In the video introducing the unreleased product, people wore the glasses while skydiving, riding a rollercoaster, skiing, riding a horse, playing ping-pong and swinging on a trapeze. Google Glass features a tiny display screen attached to the rim above the right eye and run on Google’s Android operation system for mobile devices.
According to New York Times, Glass lets users take “pictures or record video without using their hands, send the images to friends or post them online, see walking directions, search the Web by voice command and view language translations” through speaking, touching the frame, or moving their heads. Glass access the internet through Wi-Fi or Bluetooth linked to wireless service on a user’s cellphone.
The glasses will handle most of the same tasks as smartphones, but respond to voice commands [Reuters]
Google's Project Glass is getting closer to reality for consumers. Here's a closer look at the augmented reality glasses.
Users can use Glass to start Google Hangouts.
For those wanting to purchase the Glass for $1,500, Google will select among the applicants, who have written “what they would do with the glasses” on a Google Plus or Twitter post with the hashtag #ifihadglass of no more than 50 words, according to the Times, and the winners will attend an even to pick the glasses in New York, San Francisco or Los Angeles.

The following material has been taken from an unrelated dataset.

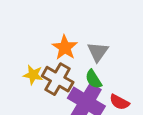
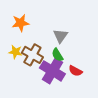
orange star: (65, 47) -> (20, 23), moved, turned 30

Tom Royal, editor of Popular Science UK, told Al Jazeera, “It’s going to require a huge investment around the world to make these things work.” He said that customers should temper their expectations.
According to Al Jazeera, the California-based search engine giant said the mass-market version of Google Glass will cost less than $1,500 but more than a smart phone.
Google does not plan to launch this innovation to the mass market until 2014.